Here is its portrait:
in which O is oxygen, C is carbon, H is hydrogen, and N nitrogen.
It is a pretty structure, isn't it? It makes you think of something solid, stable, well linked. In fact it happes also in chemistry as in architecture that "beautiful" edifices, that is, symmetrical and simple,
are also the most sturdy: in short, the same thing happens with molecules
as with the cupolas of cathedrals or the arches of bridges. And it is also possible that the explanation is neither remote nor metaphysical: to say "beautiful" is to say "desirable," and ever since man has built he has
wanted to build at the smallest expense and in the most durable fashion, and the aesthetic enjoyment he experiences when contemplating his work comes afterward. Certainly, it has always been this way: there have been centuries in which "beauty" was identified with adornment, the superimposed, the frills; but is probable that they were deviant epochs and that the tue beauty, in which every century recognizes itself, is found in upright stones, ships' hulls, the blade of an ax, the wing of a plane.

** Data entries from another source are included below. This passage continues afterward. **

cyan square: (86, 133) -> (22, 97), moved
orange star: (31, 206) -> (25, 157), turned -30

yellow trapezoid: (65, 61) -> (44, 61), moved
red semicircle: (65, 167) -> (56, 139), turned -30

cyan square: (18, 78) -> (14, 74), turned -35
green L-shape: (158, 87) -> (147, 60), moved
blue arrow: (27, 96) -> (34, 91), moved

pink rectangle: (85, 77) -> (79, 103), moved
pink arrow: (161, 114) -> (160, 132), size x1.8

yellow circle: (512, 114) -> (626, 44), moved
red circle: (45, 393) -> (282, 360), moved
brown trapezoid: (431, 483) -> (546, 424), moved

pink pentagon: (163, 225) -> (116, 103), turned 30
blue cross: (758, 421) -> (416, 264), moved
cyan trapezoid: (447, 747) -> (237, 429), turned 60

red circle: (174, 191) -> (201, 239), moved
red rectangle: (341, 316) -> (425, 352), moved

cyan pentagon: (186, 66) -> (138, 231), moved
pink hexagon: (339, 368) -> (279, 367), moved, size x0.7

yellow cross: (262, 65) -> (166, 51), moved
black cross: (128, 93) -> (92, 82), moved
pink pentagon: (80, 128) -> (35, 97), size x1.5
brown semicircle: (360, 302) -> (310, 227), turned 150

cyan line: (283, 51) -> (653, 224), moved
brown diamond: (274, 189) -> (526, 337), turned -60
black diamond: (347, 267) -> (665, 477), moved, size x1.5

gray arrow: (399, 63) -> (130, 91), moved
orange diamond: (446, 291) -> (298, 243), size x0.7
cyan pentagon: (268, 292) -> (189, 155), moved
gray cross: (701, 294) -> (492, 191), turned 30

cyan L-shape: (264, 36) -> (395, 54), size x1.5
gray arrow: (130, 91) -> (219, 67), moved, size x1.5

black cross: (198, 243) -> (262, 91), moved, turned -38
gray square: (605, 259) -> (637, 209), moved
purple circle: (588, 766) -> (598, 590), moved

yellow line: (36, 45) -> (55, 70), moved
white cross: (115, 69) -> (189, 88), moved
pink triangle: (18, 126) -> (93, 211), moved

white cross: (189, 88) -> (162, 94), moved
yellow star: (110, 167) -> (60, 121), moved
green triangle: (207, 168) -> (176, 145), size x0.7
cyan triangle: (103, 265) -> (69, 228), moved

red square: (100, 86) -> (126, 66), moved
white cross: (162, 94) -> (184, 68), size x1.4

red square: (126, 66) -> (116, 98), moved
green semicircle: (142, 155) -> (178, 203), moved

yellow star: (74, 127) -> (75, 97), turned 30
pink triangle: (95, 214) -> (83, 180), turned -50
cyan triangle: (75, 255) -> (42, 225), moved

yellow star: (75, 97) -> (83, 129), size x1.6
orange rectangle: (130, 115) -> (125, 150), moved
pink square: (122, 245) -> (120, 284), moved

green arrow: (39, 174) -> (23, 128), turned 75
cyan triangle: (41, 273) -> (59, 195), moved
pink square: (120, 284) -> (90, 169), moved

posted by jeremy @ 11:31 AM
1/11/04:
Sketches
This place is so completely fascinating, but so difficult to depict. The enormity of this landscape, its instananeous architecture, its constant self-reproduction - this comes to the senses as a sort of overwhelming depth. Stand on any bridge and you can see into a kaleidoscpe of skyscrapers that stretch across the field of vision for miles, no centers, no neat frames like the cold and logical grids that I'm accustomed to coming from Chicago. There's no single Sears Tower-like structure to provide a little arial face - just a series of antenaes and the gawdy logos of banks adorning the tops of the towers, congradulating the city for existing for 450 years. I constantly fall asleep while mentally peeling away the layers of sounds that drift in through my window - voices, cars, televisions, speakers, buses, firecrackers, radios, helicopters, airplanes - a constant violence, but oddly comforting, like listening to the world turning.
Anyways after four months of living in S?o Paulo I finally some photos to show for it. Below are some of the images that I've been experimenting with lately when given the time. A more coherent project will be in the works soon, hopefully. Click the thumbnail for a (sometimes excessively) larger image.
PS. If anyone noticed, I've taken my photo portfolio off of this site. I'll make a new home on the web for it some time in the kinda distant future. For now, La beta corpo will just be a pretensiously named weblog. Cheers.
posted by jeremy @ 12:47 PM
:
Another New Year's in Rio dispatch
Prentiss Riddle also went to the big party -
This year the papers said there were 2.5 million people on Copacabana beach. They claimed that while the lifeguards saved 168 people from drowning, the many police on hand had very little to do. No assaults were reported and the worst offender was one bicycle thief who was promptly arrested. Even if the official story is an exaggeration, the scene was calm with lots of kids and old folks alongside the partiers. A peaceful gathering like this must be particularly significant in a city where so many people say they live with fear of violence.
An interesting report here. Photos here
posted by jeremy @ 12:38 PM
1/3/04:
Happy New Year

Rio de Janeiro was millions of giddy people packed along Copacabana, one of the biggest New Year's Eve parties on Earth I'm told, an absolutely apocalyptic fireworks show culminating with the military base that sits between Copacabana and Ipanema exploding into the water, corks and firecrackers and flowers flying everywhere, screaming into the hot salty air, heroic amounts of beer drinking, conked out groups sleeping in the sand, met up with some old friends, made lots of new friends, enjoyed the city's slight familiarity for me and finally seeing such an amazingly iconic skyline again, and despite its obvious point of entry, I'm completely convinced that this is my favorite place in the world.